Task to complete -
Copy out each line of the data that holds the string "독립성을".

### Task inputs ###

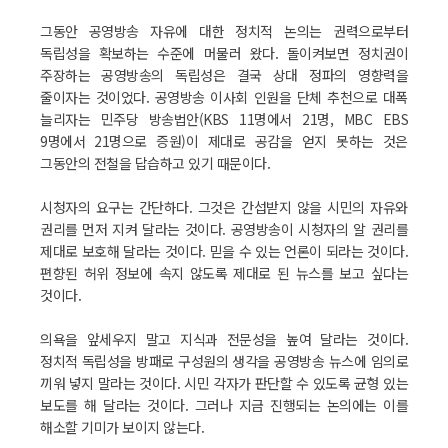
그동안 공영방송 자유에 대한 정치적 논의는 권력으로부터
독립성을 확보하는 수준에 머물러 왔다. 돌이켜보면 정치권이
주장하는 공영방송의 독립성은 결국 상대 정파의 영향력을
줄이자는 것이었다. 공영방송 이사회 인원을 단체 추천으로 대폭
늘리자는 민주당 방송법안(KBS 11명에서 21명, MBC EBS
9명에서 21명으로 증원)이 제대로 공감을 얻지 못하는 것은
그동안의 전철을 답습하고 있기 때문이다.
시청자의 요구는 간단하다. 그것은 간섭받지 않을 시민의 자유와
권리를 먼저 지켜 달라는 것이다. 공영방송이 시청자의 알 권리를
제대로 보호해 달라는 것이다. 믿을 수 있는 언론이 되라는 것이다.
편향된 허위 정보에 속지 않도록 제대로 된 뉴스를 보고 싶다는
것이다.
의욕을 앞세우지 말고 지식과 전문성을 높여 달라는 것이다.
정치적 독립성을 방패로 구성원의 생각을 공영방송 뉴스에 임의로
끼워 넣지 말라는 것이다. 시민 각자가 판단할 수 있도록 균형 있는
보도를 해 달라는 것이다. 그러나 지금 진행되는 논의에는 이를
해소할 기미가 보이지 않는다.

###

Answer for this exercise -
독립성을 확보하는 수준에 머물러 왔다. 돌이켜보면 정치권이
정치적 독립성을 방패로 구성원의 생각을 공영방송 뉴스에 임의로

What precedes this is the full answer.